The project takes shape
A small group of twelve to fourteen parents started meeting at the Hotel San Sebastian with one clear purpose in mind: to start a new school which would offer all the advantages of the English School, but none of the inconveniences.
Parents were contacted and meetings were arranged to discuss what many believed was a hare-brained scheme. However, interest in the project started to grow, and eventually there were forty families who were willing to give it a go.
They contacted the Department of Education, who advised them how to proceed, and they also consulted the Parents' Association in the German School who had experience in the matter.
Setting up a school from scratch was a considerable challenge. It was at this early stage that Elena González Menéndez, who would prove crucial to the success of the project, joined the team.
Elena was skilled at managing, motivating, and uniting the parents, making them see that they were the key to the success of the project and that by engaging fully and selflessly in the negotiations, they could make it happen.
The project needed a name. Eventually they chose St. Patrick, the patron saint of Ireland, and made the decision to adopt the traditional green and gold colours and celebrations.
Setting up the cooperative
The cooperative came about mainly for practical reasons. As a cooperative, it was clear to everyone that the sole aim of the parents was to set up the kind of school they wanted for their own children, on a non-profit-making basis.
After considerable effort, the School Governing Board was set up in the summer of 1976. The president, Paco González Rocha, held the position for five years, by which time the school was fairly well established.
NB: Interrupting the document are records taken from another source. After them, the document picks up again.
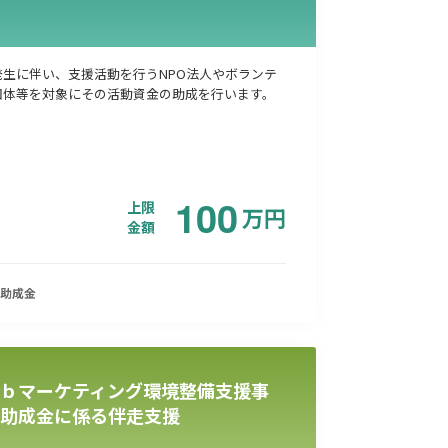
発生に伴い、支援活動を行うNPO法人やボランテ
団体等を対象にその活動資金の助成を行います。
100
上限
万
円
金額
助成金
ｂマーケティング環境整備支援事
助成金に係る伴走支援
While the board was responsible for buying the land, securing funding for the construction of the school, and overseeing the building work, which were all quite onerous tasks in themselves, they also had to get the school up and running.
Getting ready to open the school.
Everything had to be ready in time for the 1976/77 school year. Some of the parents were sent to visit different convent schools to see if they could rent classroom space, they even approached the Bishop to see if he could help them find suitable premises for the year.
They eventually found a large house called Villa María Teresa, in Ategorrieta, near the San Ignacio Clinic. The owner was about to move out and was willing to rent the house, allowing the new lodgers to carry any necessary renovation work.
A lot of work was needed before classes could start, because some of the original rooms were too small to use as classrooms. So as money was short, a team of parents volunteered to do the carpentry, electrical, and paint work themselves.
Enormous credit is due to the founding parents and teachers, without whose effort and enthusiasm the school would never have become what it is today. It is impossible today to imagine the precarity of the situation back then.
Teaching starts at St. Patrick’s
After all the hard work and effort of that summer, it still wasn't clear that the school would get off the ground since its success depended largely on the number of enrollments. Fortunately, there was enormous interest in the project and a very acceptable number of 305 pupils enrolled for the school's first year.
Despite the pressure to get started, standards were maintained, with the school bus and canteen services operating as normal right from the start.
It was a challenging year but the lack of resources was more than compensated for by people's enthusiasm and generosity, in fact, the enthusiasm was such that enrollments for the following year grew by more than thirty per cent.